Sometimes you find topics for sermons: often, the topics find you. A couple of weeks ago, the topic of transgender sexuality came knocking at my door, and I had to answer it.
Be perfect, therefore, as your heavenly Father is perfect. ~ Matthew 5:48
Sadly, the child of a good friend of mine committed suicide recently; sadder yet, I learned about it first from a news story. It turns out my friend’s child was transgender, came out in front of high school classmates at a school assembly, sunk into a depression, and then took her own life. That was a wake-up call of major proportions. But then, two days later, I got a message asking for pastoral guidance and support from a family living in another country. The family was struggling with how to parent their transgender child who was a student at a nearby university.
I have worked with issues surrounding the support of transgender people in the past, as these people just tried to live their own lives in peace. This was different. This was, it seemed, God speaking to me through my broken heart, and trying to find God’s loving righteousness in the middle of it to speak to others. My pain was not one and the same as God’s pain. My concerns were not necessarily one and the same as God’s concerns. The policies, polity, and culture of The United Methodist Church are all over the map when it comes to issues of human sexuality. That is, in a sense, a good thing, since it leaves room for discernment and dialog, but that doesn’t always make discernment and dialog a comfortable experience.

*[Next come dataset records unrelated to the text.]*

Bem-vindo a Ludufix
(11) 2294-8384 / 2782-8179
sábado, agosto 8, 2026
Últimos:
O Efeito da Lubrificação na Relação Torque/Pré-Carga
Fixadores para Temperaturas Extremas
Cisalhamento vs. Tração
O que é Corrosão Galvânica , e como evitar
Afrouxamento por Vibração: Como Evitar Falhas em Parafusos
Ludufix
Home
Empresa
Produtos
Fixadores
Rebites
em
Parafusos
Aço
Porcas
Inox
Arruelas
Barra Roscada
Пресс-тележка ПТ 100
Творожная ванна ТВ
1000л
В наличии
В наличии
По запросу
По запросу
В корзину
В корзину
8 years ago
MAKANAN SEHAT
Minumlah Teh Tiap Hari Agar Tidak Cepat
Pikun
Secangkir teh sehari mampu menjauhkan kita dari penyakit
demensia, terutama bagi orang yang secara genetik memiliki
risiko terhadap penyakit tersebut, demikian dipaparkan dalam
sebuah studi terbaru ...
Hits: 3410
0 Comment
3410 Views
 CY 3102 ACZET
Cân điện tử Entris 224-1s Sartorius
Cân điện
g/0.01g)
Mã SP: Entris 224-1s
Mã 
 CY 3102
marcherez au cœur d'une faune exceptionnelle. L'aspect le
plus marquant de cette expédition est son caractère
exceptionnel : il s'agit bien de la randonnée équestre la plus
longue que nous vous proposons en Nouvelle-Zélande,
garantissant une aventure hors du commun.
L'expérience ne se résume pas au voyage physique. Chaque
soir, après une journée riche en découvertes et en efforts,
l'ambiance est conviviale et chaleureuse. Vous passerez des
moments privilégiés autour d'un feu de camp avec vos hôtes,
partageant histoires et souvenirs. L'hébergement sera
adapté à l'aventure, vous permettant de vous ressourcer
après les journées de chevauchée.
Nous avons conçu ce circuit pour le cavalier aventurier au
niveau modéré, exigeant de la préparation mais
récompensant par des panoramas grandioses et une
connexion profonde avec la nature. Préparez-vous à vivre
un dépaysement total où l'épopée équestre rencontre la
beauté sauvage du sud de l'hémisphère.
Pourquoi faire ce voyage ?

I had to have lots and lots of conversations with trusted people, including our church’s pastor. Some of these conversations were very difficult. Some were very informative and compassionate, especially the Trans Life hotline, which I recommend strongly as a resource for people trying to find an informed and loving way to approach issues of trandgender identity. I also had to accept, as I did some outreach on this child’s campus, that young adults seeking their adult identity today have a wide variety of sexual activities actively encouraged in their campus culture. It is one thing to have or to explore a sexual identity; it is another thing to have people exploit or confuse that identity, for their own selfish purposes.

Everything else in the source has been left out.